Nathan recogió el nebulizador y lo dejó a un lado antes de atraerla hacia sus brazos.
—Isabella, sé que estás molesta.
Solo esta vez—dame algo de tiempo.
Cuando regreses, prometo que cortaré lazos con ella y me concentraré en nosotros.
Isabella sintió una oleada de náuseas y lo empujó, vomitando sobre él.
Mirándolo fijamente, gritó:
—¡Me das asco!
¡Fuera!
¡No quiero verte nunca más!
Pero Nathan solo la abrazó con más fuerza, suspirando.
—Isabella, estás celosa, ¿verdad?
Sé que me amas.
Pero Victoria es tu hermana; no querrías que le pasara algo, ¿o sí?
Isabella estaba demasiado alterada para formar palabras coherentes.
—Vete…
simplemente vete…
No quiero verte…
Finalmente, Nathan la soltó.
—Isabella, créeme, no te abandonaré.
Piensa en esto como unas vacaciones.
Te traeré de vuelta en tres meses como máximo.
—¡Vete!
—gritó ella, con voz ronca.
A regañadientes, Nathan salió de la habitación.
Exhausta, Isabella se desplomó en la cama, agotada como si acabara de librar una batalla perdida.
—
Afuera, Nathan le preguntó al doctor:
—¿Por qué está vomitando tanto?
¿Hay algo mal?
El doctor respondió:
—La Sra.
Hill tiene un resfriado y ha estado bajo mucho estrés emocional últimamente, lo que podría estar afectando su sistema digestivo.
Vomitar no es inusual.
Asegúrese de que coma regularmente y descanse mucho.

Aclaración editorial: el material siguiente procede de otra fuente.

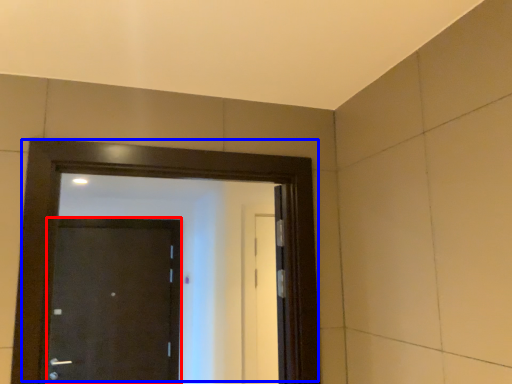 Question: Which object is further to the camera taking this photo, door (highlighted by a red box) or door (highlighted by a blue box)?

Choices:
 (A) door
 (B) door

Answer: (A) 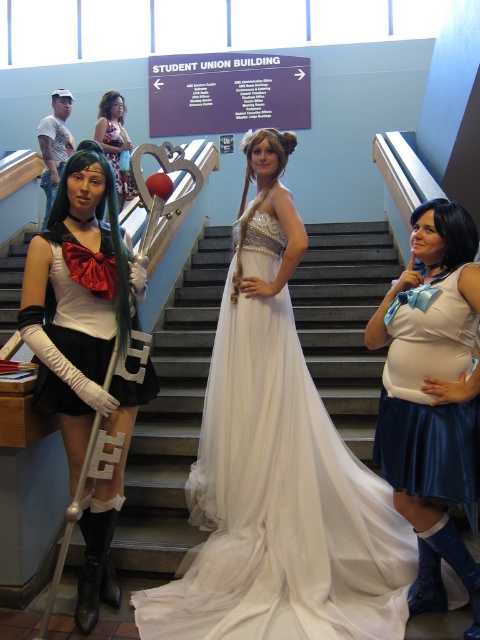 Between white satin gown at center and satin white dress at left, which one appears on the right side from the viewer's perspective?

white satin gown at center is more to the right.

Can you confirm if white satin gown at center is positioned above satin white dress at left?

Incorrect, white satin gown at center is not positioned above satin white dress at left.

Which is behind, point (218, 488) or point (109, 234)?

The point (218, 488) is more distant.

This screenshot has width=480, height=640. I want to click on white satin gown at center, so click(277, 467).

Who is positioned more to the right, matte white dress at center or floral print fabric dress at center?

From the viewer's perspective, matte white dress at center appears more on the right side.

Is matte white dress at center taller than floral print fabric dress at center?

Yes.

Find the location of a particular element. The height and width of the screenshot is (640, 480). matte white dress at center is located at coordinates (432, 396).

Does matte white dress at center have a smaller size compared to matte black dress at center?

Indeed, matte white dress at center has a smaller size compared to matte black dress at center.

Can you confirm if matte white dress at center is positioned to the left of matte black dress at center?

No, matte white dress at center is not to the left of matte black dress at center.

Identify the location of matte white dress at center. The image size is (480, 640). (432, 396). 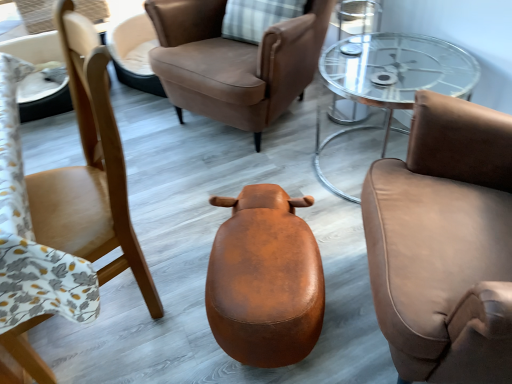 The image size is (512, 384). What do you see at coordinates (234, 62) in the screenshot?
I see `brown leather chair at center, which is the 2th chair from right to left` at bounding box center [234, 62].

This screenshot has height=384, width=512. Find the location of `brown leather chair at center, which is the 2th chair from right to left`. brown leather chair at center, which is the 2th chair from right to left is located at coordinates (234, 62).

Where is `clear glass coffee table at center`? clear glass coffee table at center is located at coordinates click(x=391, y=78).

Choose the correct answer: Is brown leather stool at center inside clear glass coffee table at center or outside it?

brown leather stool at center is outside clear glass coffee table at center.

Considering the sizes of objects brown leather stool at center and clear glass coffee table at center in the image provided, who is thinner, brown leather stool at center or clear glass coffee table at center?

Solo entonces Nathan se dio cuenta de que había olvidado traerle el desayuno.
La culpa lo invadió.
Decidido a enmendarse, se apresuró a conseguirle algo de comer, pero al acercarse a su habitación, se encontró con el repartidor que llevaba una comida extravagante.
Observó mientras el repartidor entraba directamente en la habitación de Isabella.